Guestpost! Dave on yet another beauty from Quebec: Amelie Veille.

One of the nicer things that can happen on any given day is coming across a new album by a favorite artist who you thought had stopped recording. I think I can be forgiven for thinking this, as Amelie’s last CD, “Un Moment ma Folie”, was from six years ago. Amelie’s on the folk side of rock, a pretty singer-songwriter with girl next door looks (well, I wish she was next door, anyway), a soft voice, and an acoustic guitar. Her first two albums were a bit on the melancholy side, from her own description, but even so most of the songs stay upbeat in tempo. Amelie’s new CD, Mon coeur pour te garder, strikes out in a different direction, light-hearted and fun. (Video here, nice article here) Here are three favorites, one from each of her albums.

Now if only Adrienne Pauly would finally, finally come out with a new album.

Amelie Veille – Mon coeur pour te garder (original here)
Amelie Veille – La main sur le carreau
Amelie Veille – Je voudrais te dire

Dawn Landes

A Kentucky-girl with a husky voice who fell in love with France, who learned to speak French by listening to French music and finally released a French EP. Dawn Landes‘ story in a nutshell. The countryfied singer, who released two albums on France-based label Fargo, got help from (among others) Karen Lohier of Katel, Tunde from TV On The Radio and Matthew C. from Nada Surf. With the latter, she sings a pretty duet. The EP closes with a Georges Brassens cover, and features touches of doo-wop, country, jazz and Françoise Hardy-style weepers. Not all songs are great (not a big fan of La Vie Au Lasso), but that duet is just lovely. The EP comes with a book of illustrations by Dawn.

Dawn Landes & Matthew Caws – L’ingénue

Liminanas

If Serge Gainsbourg had written songs with The Velvet Underground, it might have sounded like The Liminanas.

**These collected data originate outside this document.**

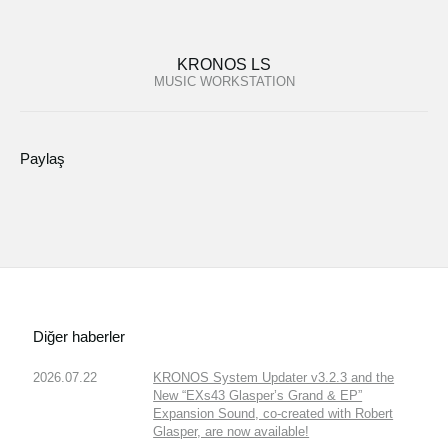
KRONOS LS
MUSIC WORKSTATION
Paylaş
Diğer haberler
2026.07.22
KRONOS System Updater v3.2.3 and the
New “EXs43 Glasper’s Grand & EP”
Expansion Sound, co-created with Robert
Glasper, are now available!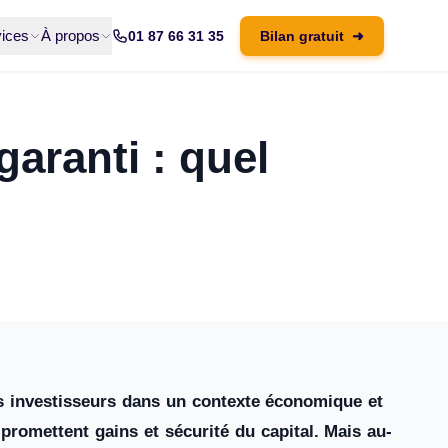
ices
À propos
01 87 66 31 35
Bilan gratuit
➜
garanti : quel
les investisseurs dans un contexte économique et
 promettent gains et sécurité du capital. Mais au-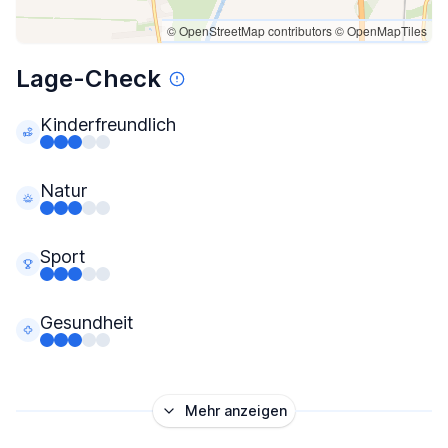
© OpenStreetMap contributors
© OpenMapTiles
Lage-Check
Kinderfreundlich
Natur
Sport
Gesundheit
Mehr anzeigen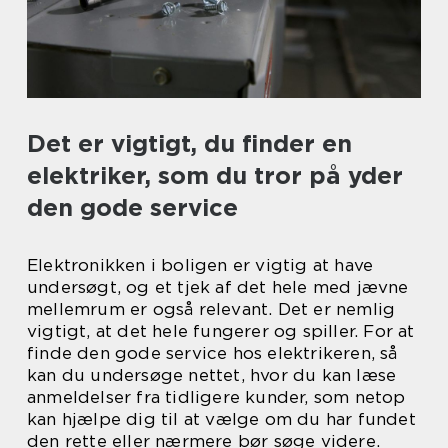
Det er vigtigt, du finder en
elektriker, som du tror på yder
den gode service
Elektronikken i boligen er vigtig at have
undersøgt, og et tjek af det hele med jævne
mellemrum er også relevant. Det er nemlig
vigtigt, at det hele fungerer og spiller. For at
finde den gode service hos elektrikeren, så
kan du undersøge nettet, hvor du kan læse
anmeldelser fra tidligere kunder, som netop
kan hjælpe dig til at vælge om du har fundet
den rette eller nærmere bør søge videre.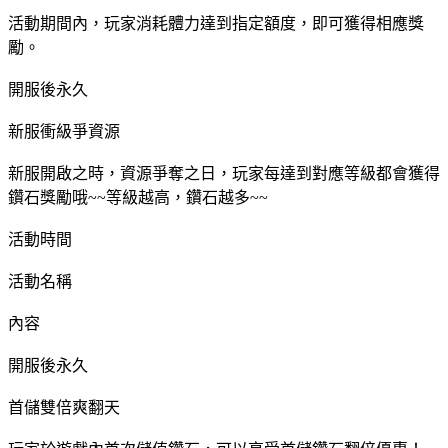
活動期間內，玩家消耗體力達到指定額度，即可獲得相應獎
勵。
開服後永久
新服衝級爭資源
新服開啟之時，資源爭奪之日，玩家每達到對應等級都會獲得
鑽石獎勵哦~~等級越高，鑽石越多~~
活動時間
活動名稱
內容
開服後永久
首儲雙倍爽翻天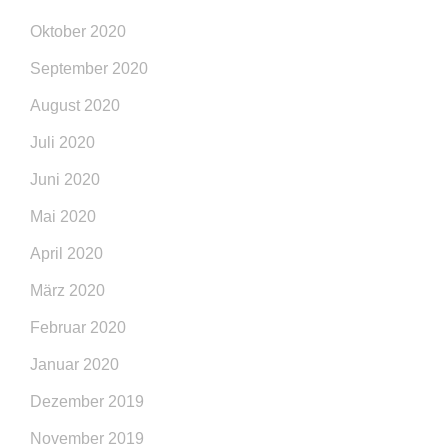
Oktober 2020
September 2020
August 2020
Juli 2020
Juni 2020
Mai 2020
April 2020
März 2020
Februar 2020
Januar 2020
Dezember 2019
November 2019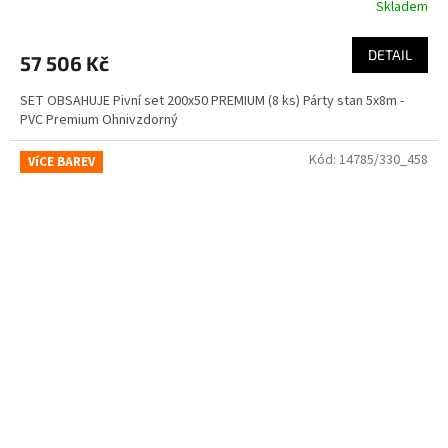
Skladem
DETAIL
57 506 Kč
SET OBSAHUJE Pivní set 200x50 PREMIUM (8 ks) Párty stan 5x8m -
PVC Premium Ohnivzdorný
Kód:
14785/330_458
VíCE BAREV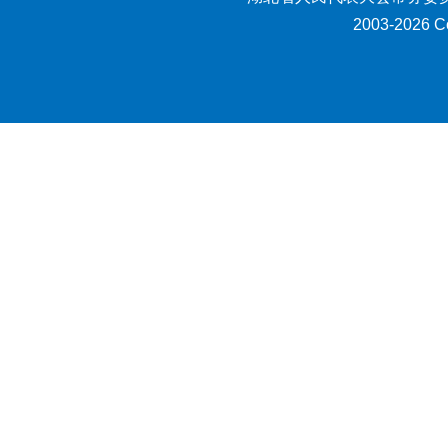
2003-2026 Co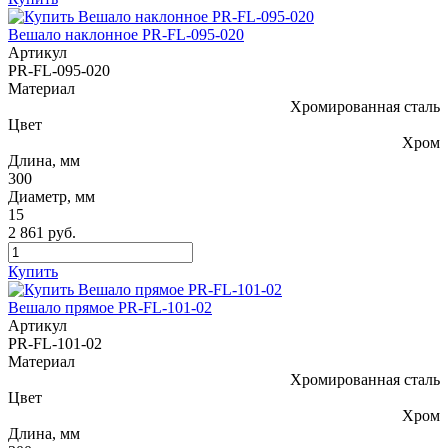
Вешало наклонное PR-FL-095-020
Артикул
PR-FL-095-020
Материал
Хромированная сталь
Цвет
Хром
Длина, мм
300
Диаметр, мм
15
2 861 руб.
Купить
Вешало прямое PR-FL-101-02
Артикул
PR-FL-101-02
Материал
Хромированная сталь
Цвет
Хром
Длина, мм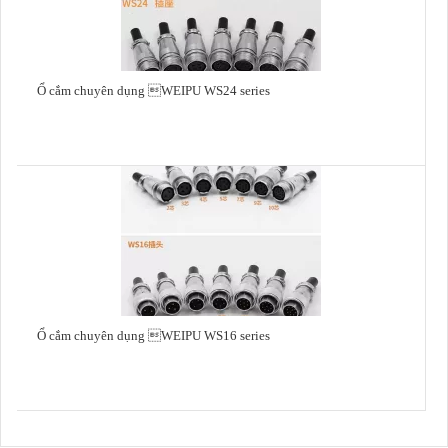
Ổ cắm chuyên dụng WEIPU WS24 series
Ổ cắm chuyên dụng WEIPU WS16 series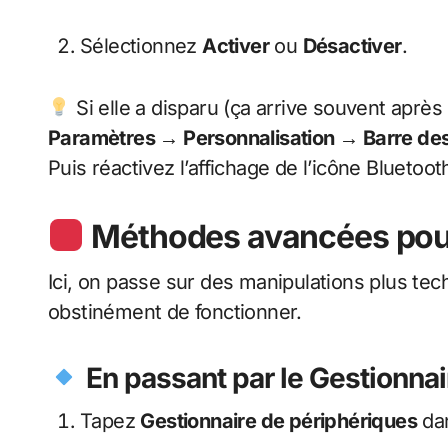
Sélectionnez
Activer
ou
Désactiver
.
Si elle a disparu (ça arrive souvent aprè
Paramètres → Personnalisation → Barre de
Puis réactivez l’affichage de l’icône Bluetoot
Méthodes avancées pour 
Ici, on passe sur des manipulations plus tec
obstinément de fonctionner.
En passant par le Gestionnai
Tapez
Gestionnaire de périphériques
dan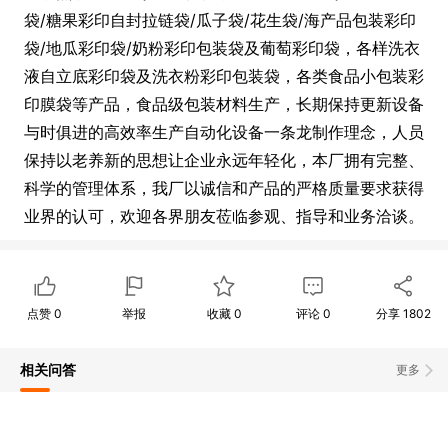
袋/糖果彩印自封拉链袋/瓜子袋/花生袋/海产品包装彩印
袋/地瓜彩印袋/奶粉彩印包装袋及葡萄彩印袋，各样洗衣
液自立底彩印袋及洗衣粉彩印包装袋，各类食品小包装彩
印膜袋等产品，食品级包装材料生产，长期保持更新设备
与时俱进的高效率生产自动化设备一条龙制作理念，人员
保持以老养新的思想让企业永远年轻化，本厂拥有完整、
科学的管理体系，我厂以诚信和产品的严格质量要求获得
业界的认可，欢迎各界朋友莅临参观、指导和业务洽谈。
点赞
0
举报
收藏
0
评论
0
分享
1802
相关问答
更多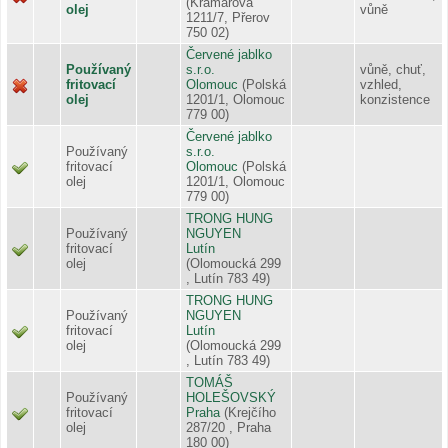
(Kramářova
olej
vůně
1211/7, Přerov
750 02)
Červené jablko
Používaný
s.r.o.
vůně, chuť,
fritovací
Olomouc
(Polská
vzhled,
olej
1201/1, Olomouc
konzistence
779 00)
Červené jablko
Používaný
s.r.o.
fritovací
Olomouc
(Polská
olej
1201/1, Olomouc
779 00)
TRONG HUNG
Používaný
NGUYEN
fritovací
Lutín
olej
(Olomoucká 299
, Lutín 783 49)
TRONG HUNG
Používaný
NGUYEN
fritovací
Lutín
olej
(Olomoucká 299
, Lutín 783 49)
TOMÁŠ
Používaný
HOLEŠOVSKÝ
fritovací
Praha
(Krejčího
olej
287/20 , Praha
180 00)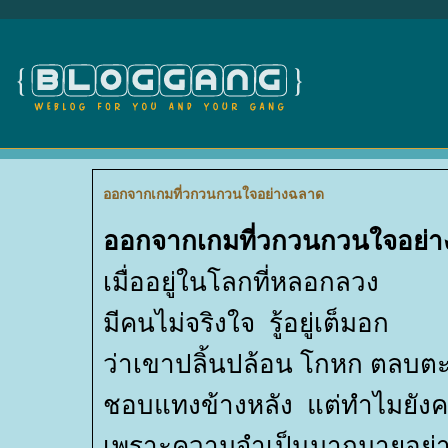
ออกจากเกมที่วกวนกวนใจอย่างฉลาด
ออกจากเกมที่วกวนกวนใจอย่
เมื่ออยู่ในโลกที่หลอกลวง
มีคนไม่จริงใจ รู้อยู่เต็มอก
ว่าเขาปลิ้นปล้อน โกหก ตลบต
ชอบแทงข้างหลัง แต่ทำไมยังค
เพราะความจำเป็นมากมายอย่าง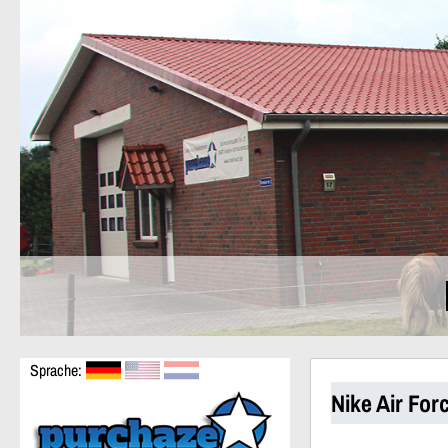
Sprache:
Nike Air Fo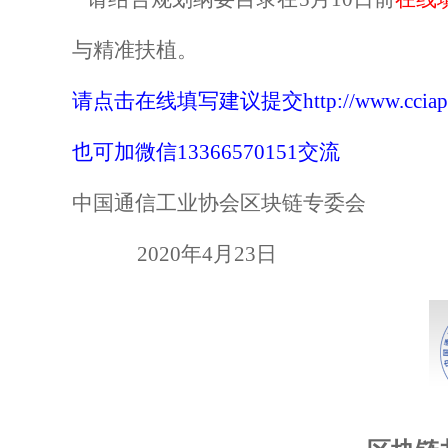
与精准扶植。
请点击在线填写建议提交http://www.cciapcb.co
也可加微信13366570151交流
中国通信工业协会区块链专委会
2020
年
4
月
23
日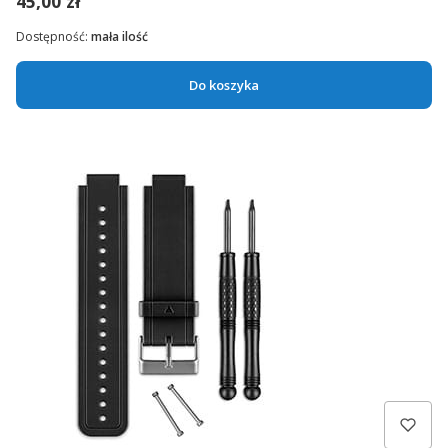
45,00 zł
Dostępność:
mała ilość
Do koszyka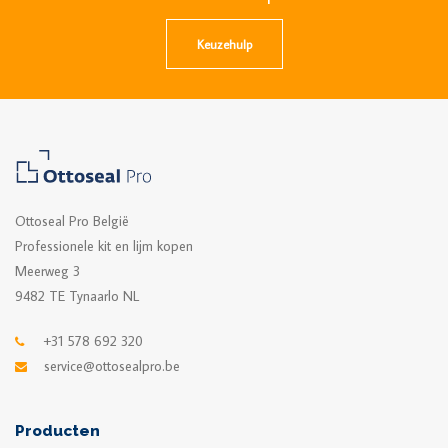
Keuzehulp
Ottoseal Pro België
Professionele kit en lijm kopen
Meerweg 3
9482 TE Tynaarlo NL
+31 578 692 320
service@ottosealpro.be
Producten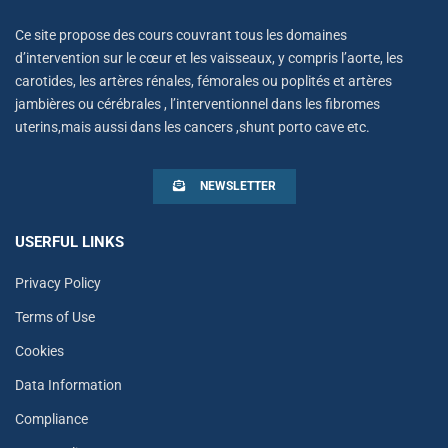
Ce site propose des cours couvrant tous les domaines
d’intervention sur le cœur et les vaisseaux, y compris l’aorte, les
carotides, les artères rénales, fémorales ou poplités et artères
jambières ou cérébrales , l’interventionnel dans les fibromes
uterins,mais aussi dans les cancers ,shunt porto cave etc.
NEWSLETTER
USERFUL LINKS
Privacy Policy
Terms of Use
Cookies
Data Information
Compliance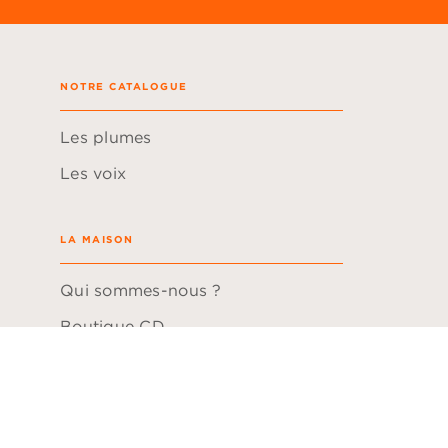
NOTRE CATALOGUE
Les plumes
Les voix
LA MAISON
Qui sommes-nous ?
Boutique CD
Hachette Durable
Questions fréquentes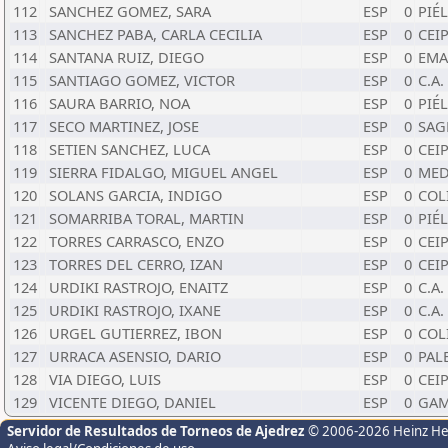
112
SANCHEZ GOMEZ, SARA
ESP
0
PIÉ
113
SANCHEZ PABA, CARLA CECILIA
ESP
0
CEI
114
SANTANA RUIZ, DIEGO
ESP
0
EMA
115
SANTIAGO GOMEZ, VICTOR
ESP
0
C.A
116
SAURA BARRIO, NOA
ESP
0
PIÉ
117
SECO MARTINEZ, JOSE
ESP
0
SAG
118
SETIEN SANCHEZ, LUCA
ESP
0
CEI
119
SIERRA FIDALGO, MIGUEL ANGEL
ESP
0
MED
120
SOLANS GARCIA, INDIGO
ESP
0
COL
121
SOMARRIBA TORAL, MARTIN
ESP
0
PIÉ
122
TORRES CARRASCO, ENZO
ESP
0
CEI
123
TORRES DEL CERRO, IZAN
ESP
0
CEI
124
URDIKI RASTROJO, ENAITZ
ESP
0
C.A
125
URDIKI RASTROJO, IXANE
ESP
0
C.A
126
URGEL GUTIERREZ, IBON
ESP
0
COL
127
URRACA ASENSIO, DARIO
ESP
0
PAL
128
VIA DIEGO, LUIS
ESP
0
CEI
129
VICENTE DIEGO, DANIEL
ESP
0
GAM
Servidor de Resultados de Torneos de Ajedrez
© 2006-2026 Heinz H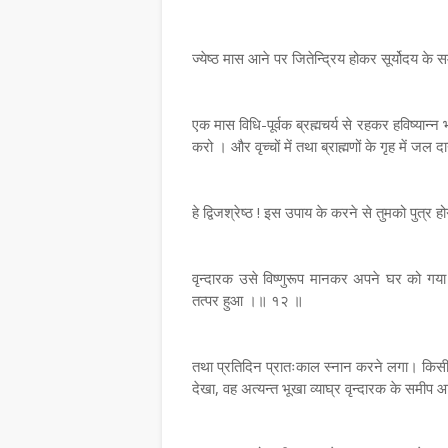
ज्येष्ठ मास आने पर जितेन्द्रिय होकर सूर्योदय क
एक मास विधि-पूर्वक ब्रह्मचर्य से रहकर हविष्यान
करो । और वृच्चों में तथा ब्राह्मणों के गृह में ज
हे द्विजश्रेष्ठ ! इस उपाय के करने से तुमको पुत्र
वृन्दारक उसे विष्णुरूप मानकर अपने घर को गया
तत्पर हुआ ।॥ १२ ॥
तथा प्रतिदिन प्रातःकाल स्नान करने लगा। किसी सम
देखा, वह अत्यन्त भूखा व्याघ्र वृन्दारक के सम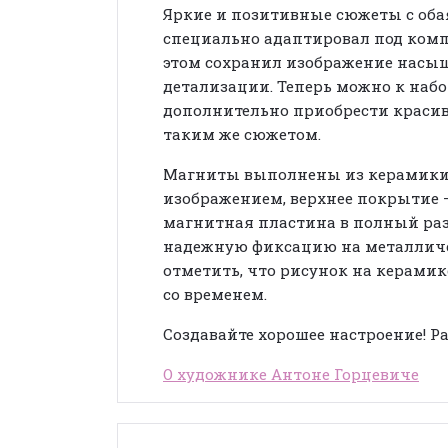
Яркие и позитивные сюжеты с об
специально адаптировал под комп
этом сохранил изображение насы
детализации. Теперь можно к набо
дополнительно приобрести краси
таким же сюжетом.
Магниты выполнены из керамики
изображением, верхнее покрытие –
магнитная пластина в полный раз
надежную фиксацию на металличе
отметить, что рисунок на керамик
со временем.
Создавайте хорошее настроение! Ра
О художнике Антоне Горцевиче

Somebody else wrote that, but it’s a great way to describe the sultry, fuzz-drenched basement-sound of the trio from Perpignan. Their second album Crystal Anis is out, and the second you hear the bass in Ballade pour Clive, you’ll get the Gainsbourg-reference. This is music to listen to with darkdarkdark-shades on, while Super8-porn is being shown on the screen in the humid cellar, the leather-clad crowd is getting anxious yet you’re keeping it cool. You might dance. Horizontally or vertical, maybe both. Gimme another shot, barkeep!
See a video for an English track from their debut album here.
Listen to their Beach Boys cover here

The Liminanas – Ballade pour Clive

Granville

Californian fuzz mixed with Normandic charm – that’s Granville. A quartet, Melissa Dubourg is the female singer. They made a few singles, notably Slow (great video), and the just released Jersey b/w La Ville Sauvage (see Bandcamp). They cite Best Coast and Françoise Hardy as influences. Keep an eye on’m! Listen to a Filles & Garçons remix here. Acoustic session here.

Granville – La ville sauvage

Lisa Leblanc

It takes a real woman to write a guestpost on, well, a real woman. Natasha on fellow Canadian Lisa Leblanc:

When singer Lisa Leblanc belts, “Maybe tomorrow will be better, but today my life is shit”, the Acadian-Canadian singer, who accompanies herself on the banjo, is pouring out her guts for real. The first time I saw her in the video of “Aujourd’hui, Ma Vie C’est D’la Marde” (‘marde’ = ‘merde’ in Canadian French), I was like a moose caught in the headlights, bought the physical CD my first day back in Montréal on holiday this summer and played everywhere.

Leblanc calls her music ‘trash-folk’, and her first eponymous album, which came out in March, is catching on like wild fire in French-speaking Canada. Ironically, she says her music is all about trashing the ‘fi-filles’, the very kind of girly girls you’ll find on this blog. The ones that steal her boyfriends because of their perky assets, the ones that sing lovey-dovey ‘Céline Dion’ type songs and can’t write or play an instrument. Leblanc beats the musical crap out of all them, but sleeps alone, as there’s always a price to pay for being a real woman.

What’s an Acadian? Cajun, Acadian, keep pronouncing them until they sound the same. Those people down in Louisiana are descendants of Acadians from Canada’s Eastern province New Brunswick where 40% of the population speaks French, peppered with lots of English nouns, like fellow female singers Marie-Jo Thério and Edith Butler.

Lisa Leblanc – Aujourd’hui, Ma Vie C’est D’la Marde
Lisa Leblanc – Cerveau Ramolli

Barbara Lune video

Remember to brush your teeth afterwards. It’s bubblegumpop with sugarlevels up to eleven. But, sigh, what a girl.